The eldest daughter of George II, and Handel's most knowledgeable patron, Anne is the only English princess since the fifteenth century to rule alone in a foreign country. In the Netherlands she is the least known of the energetic and able women from Amalia van Solms to Emma of Waldeck-Pyrmont who have married into the House of Orange, but she is unique in holding real political power.
This book uses hitherto unpublished private papers which give a vivid picture of eighteenth century social life in London, Friesland and The Hague.

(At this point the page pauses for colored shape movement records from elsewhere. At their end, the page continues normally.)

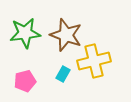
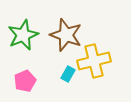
green star: moved 2 px left, 2 px down; rotated 16 degrees counterclockwise
cyan rectangle: moved 5 px right
pink pentagon: rotated 10 degrees counterclockwise
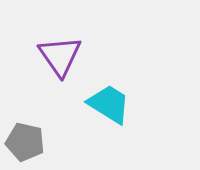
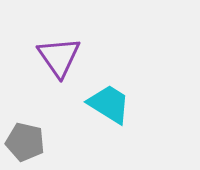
purple triangle: moved 1 px left, 1 px down
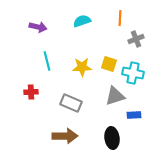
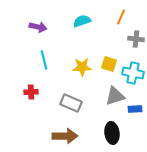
orange line: moved 1 px right, 1 px up; rotated 21 degrees clockwise
gray cross: rotated 28 degrees clockwise
cyan line: moved 3 px left, 1 px up
blue rectangle: moved 1 px right, 6 px up
black ellipse: moved 5 px up
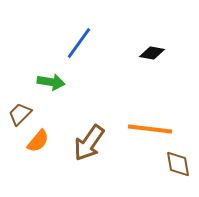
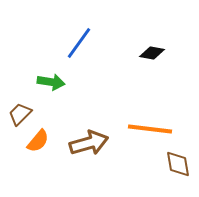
brown arrow: rotated 141 degrees counterclockwise
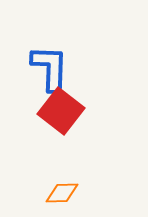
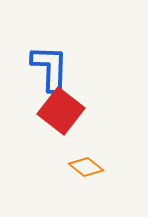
orange diamond: moved 24 px right, 26 px up; rotated 40 degrees clockwise
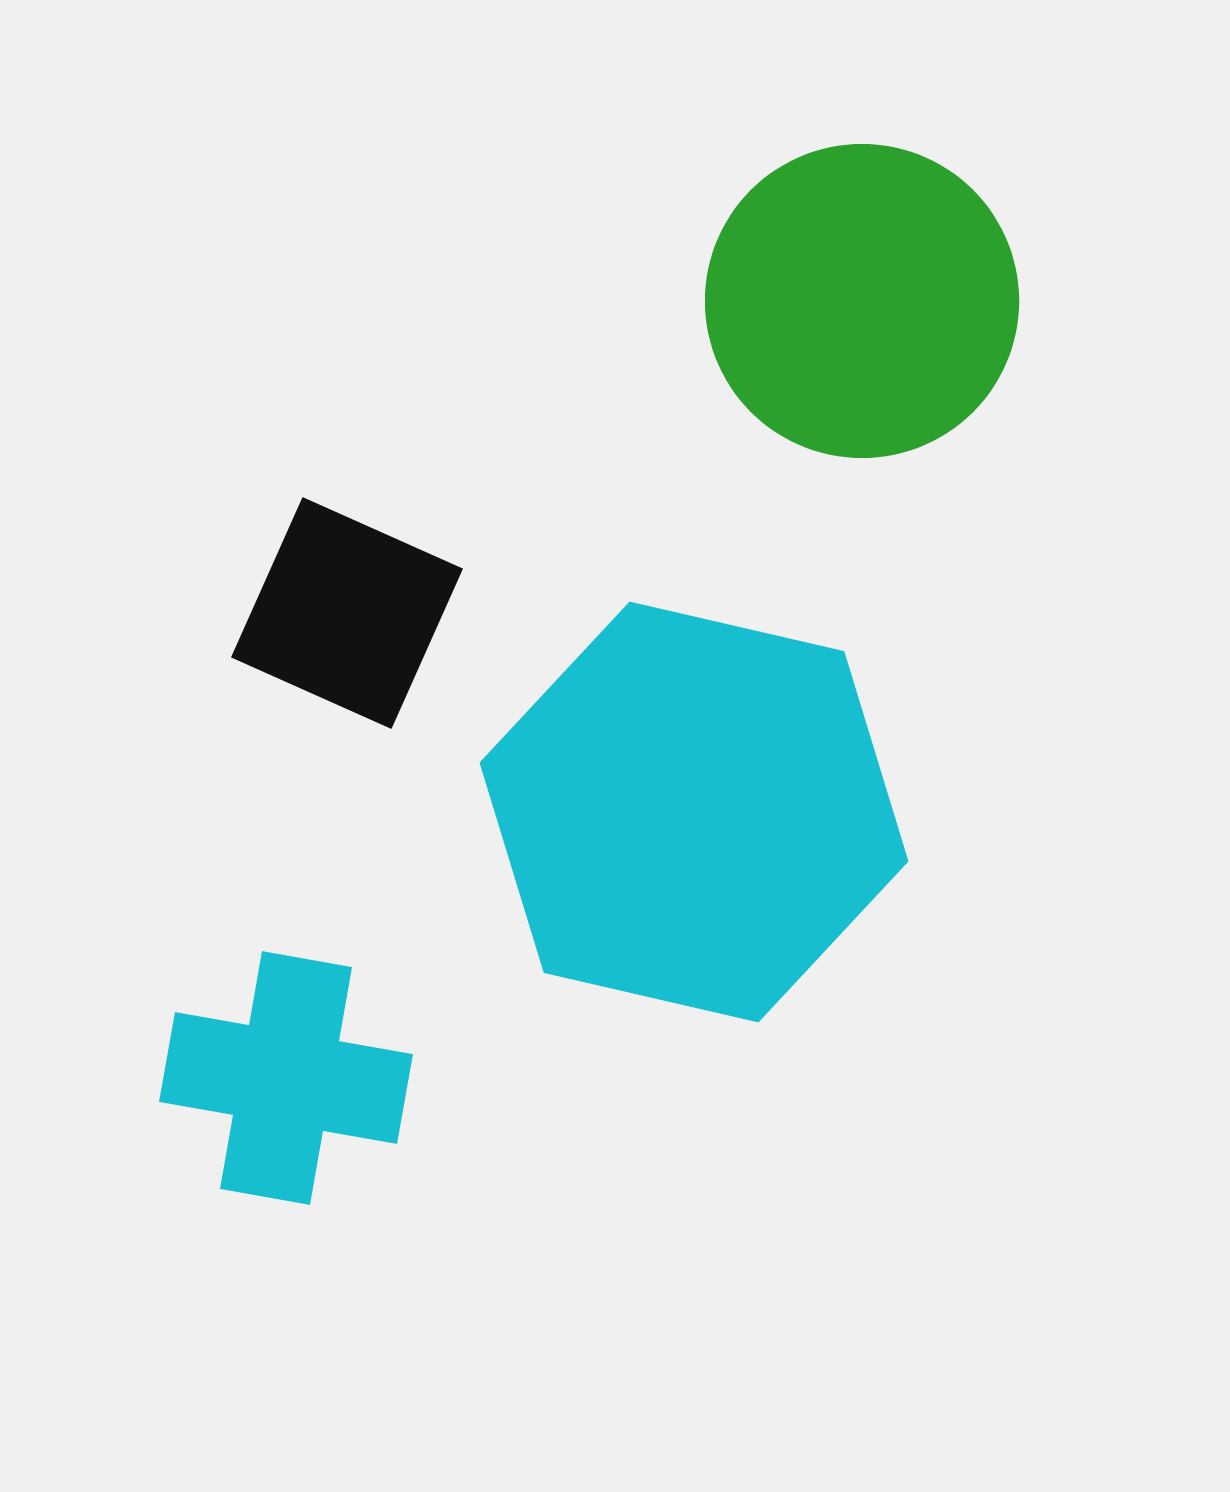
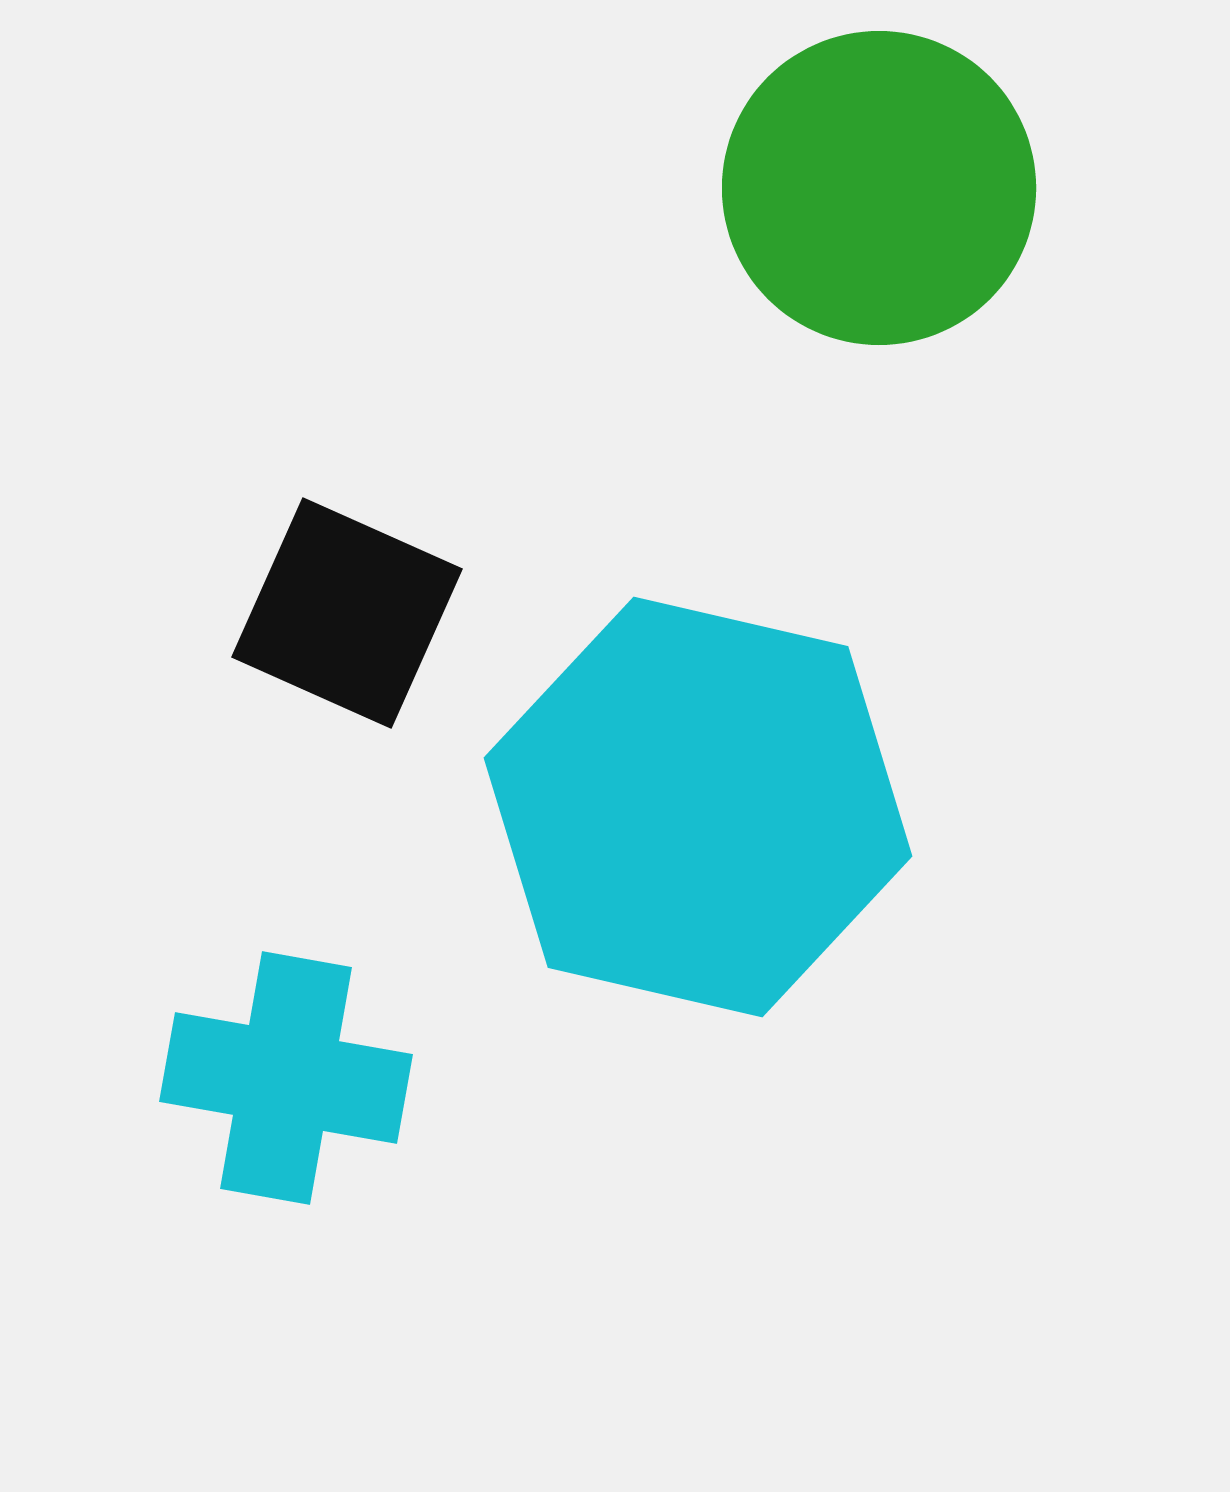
green circle: moved 17 px right, 113 px up
cyan hexagon: moved 4 px right, 5 px up
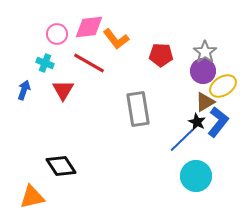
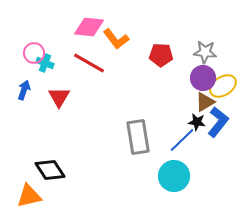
pink diamond: rotated 12 degrees clockwise
pink circle: moved 23 px left, 19 px down
gray star: rotated 30 degrees counterclockwise
purple circle: moved 7 px down
red triangle: moved 4 px left, 7 px down
gray rectangle: moved 28 px down
black star: rotated 18 degrees counterclockwise
black diamond: moved 11 px left, 4 px down
cyan circle: moved 22 px left
orange triangle: moved 3 px left, 1 px up
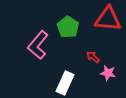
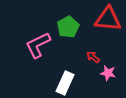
green pentagon: rotated 10 degrees clockwise
pink L-shape: rotated 24 degrees clockwise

But, more importantly, they show her influence on Dutch politics at a time of constitutional change, while letters to her father, her brother 'Butcher' Cumberland and her cousin Frederick the Great show her playing a significant role on the European diplomatic stage.
Veronica Baker-Smith was born in Derbyshire, and educated in Scotland, completing her historical studies at the University of Wales in Cardiff in 1981. Later she moved to the Netherlands where she began research in the Koninklijk Huisarchief on the private papers of Stadholder William IV and his English wife, which provide the basis for this, her first book.
'Veronica Baker-Smith has done a real service in illuminating this unjustly obscure life.'
Paul Minet, Royalty Digest, 1995.
All those interested in historical, royal or women's biography, eighteenth century European history — social, diplomatic, military or cultural — and in the Netherlands those interested in constitutional and political history, and the financial and personal history of the House of Orange.